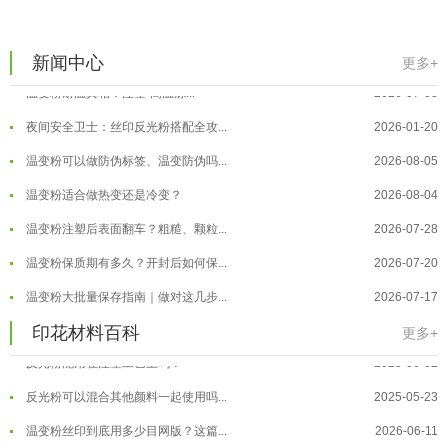
温变粉到底怕不怕酸碱和酒精？
2026-07-09
温变粉"烤"问：长期加...
2026-07-07
新闻中心
更多+
温变粉丝印到底用多少目网版？这篇...
2026-06-11
温变粉耐温真相：注塑"高温炼...
2026-07-03
反光粉太久不用结块要怎么处理？
2025-07-11
夜间安全卫士：丝印反光粉搭配全攻...
2026-01-20
印花温变粉最适合用在什么行业上呢...
2025-06-20
温变粉可以做防伪标签、温变防伪吗...
2026-08-05
油性反光粉怎么印花效果最好？
2025-06-18
温变粉适合做热变还是冷变？
2026-08-04
超细反光粉怎么印牢度才会更好？
2025-06-11
温变粉注塑后表面翻车？粗糙、颗粒...
2026-07-28
反光粉是永久有效的吗？能用多久？
2025-06-10
温变粉保质期有多久？开封后如何保...
2026-07-20
外墙涂料中怎么添加反光粉使用？
2025-06-05
温变粉大批量保存指南｜做对这几步...
2026-07-17
超细反光粉需要搭配什么胶浆使用？
2025-06-03
温变粉"罢工"指南：为...
2026-07-10
印花材料百科
更多+
反光粉能用在注塑工艺上吗？
2025-06-02
温变粉到底怕不怕酸碱和酒精？
2026-07-09
反光粉可以混合其他颜料一起使用吗...
2025-05-23
温变粉"烤"问：长期加...
2026-07-07
温变粉丝印到底用多少目网版？这篇...
2026-06-11
温变粉耐温真相：注塑"高温炼...
2026-07-03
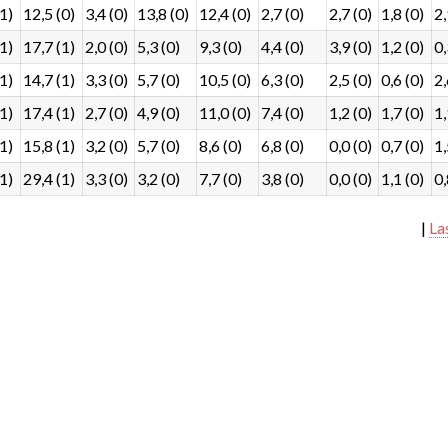
(1)
12,5 (0)
3,4 (0)
13,8 (0)
12,4 (0)
2,7 (0)
2,7 (0)
1,8 (0)
2,
(1)
17,7 (1)
2,0 (0)
5,3 (0)
9,3 (0)
4,4 (0)
3,9 (0)
1,2 (0)
0,
(1)
14,7 (1)
3,3 (0)
5,7 (0)
10,5 (0)
6,3 (0)
2,5 (0)
0,6 (0)
2,
(1)
17,4 (1)
2,7 (0)
4,9 (0)
11,0 (0)
7,4 (0)
1,2 (0)
1,7 (0)
1,
(1)
15,8 (1)
3,2 (0)
5,7 (0)
8,6 (0)
6,8 (0)
0,0 (0)
0,7 (0)
1,
(1)
29,4 (1)
3,3 (0)
3,2 (0)
7,7 (0)
3,8 (0)
0,0 (0)
1,1 (0)
0,
|
La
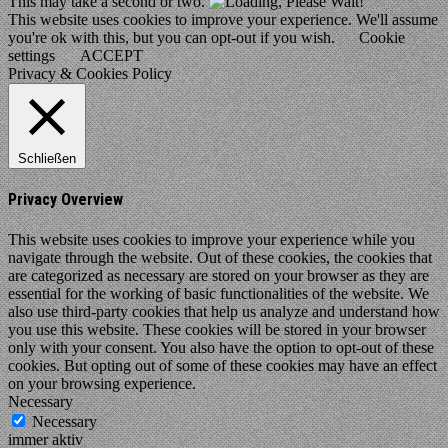
This may take a second or two.
This website uses cookies to improve your experience. We'll assume
you're ok with this, but you can opt-out if you wish.
Cookie
settings
ACCEPT
Privacy & Cookies Policy
Schließen
Privacy Overview
This website uses cookies to improve your experience while you
navigate through the website. Out of these cookies, the cookies that
are categorized as necessary are stored on your browser as they are
essential for the working of basic functionalities of the website. We
also use third-party cookies that help us analyze and understand how
you use this website. These cookies will be stored in your browser
only with your consent. You also have the option to opt-out of these
cookies. But opting out of some of these cookies may have an effect
on your browsing experience.
Necessary
Necessary
immer aktiv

----

**Problem to solve**
Copy all the lines above that hold the string "uses".

**Answer box**
This website uses cookies to improve your experience. We'll assume
This website uses cookies to improve your experience while you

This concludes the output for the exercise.